## Task goal
Among the entries below, take the line with "Witness nature taking back control at" and the line with "The Bizarre", and output them and every line between them exactly, with nothing else.

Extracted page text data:
━━━━━━━━━━━━━━━━

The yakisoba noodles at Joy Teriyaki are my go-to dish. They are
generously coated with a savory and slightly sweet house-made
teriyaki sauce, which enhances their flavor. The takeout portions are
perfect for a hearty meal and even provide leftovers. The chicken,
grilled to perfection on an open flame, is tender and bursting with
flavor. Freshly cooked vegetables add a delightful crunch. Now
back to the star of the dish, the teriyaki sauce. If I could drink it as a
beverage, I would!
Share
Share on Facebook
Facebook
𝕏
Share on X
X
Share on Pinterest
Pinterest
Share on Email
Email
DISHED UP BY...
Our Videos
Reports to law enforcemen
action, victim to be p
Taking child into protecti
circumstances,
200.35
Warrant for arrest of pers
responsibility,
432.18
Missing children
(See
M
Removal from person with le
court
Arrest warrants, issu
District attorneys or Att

━━━━━━━━━━━━━━━━

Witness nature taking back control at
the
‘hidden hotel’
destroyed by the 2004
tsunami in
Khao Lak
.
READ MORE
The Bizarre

━━━━━━━━━━━━━━━━

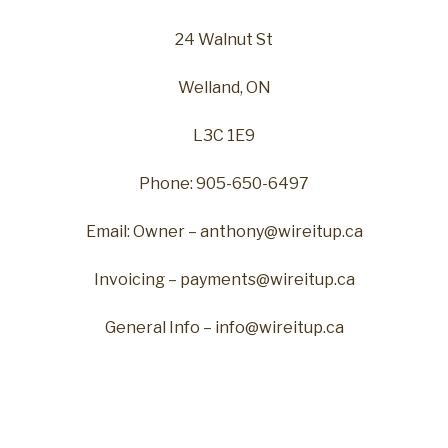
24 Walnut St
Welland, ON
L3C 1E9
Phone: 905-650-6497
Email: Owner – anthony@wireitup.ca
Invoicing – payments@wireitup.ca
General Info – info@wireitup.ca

━━━━━━━━━━━━━━━━

## Answer area
Witness nature taking back control at
the
‘hidden hotel’
destroyed by the 2004
tsunami in
Khao Lak
.
READ MORE
The Bizarre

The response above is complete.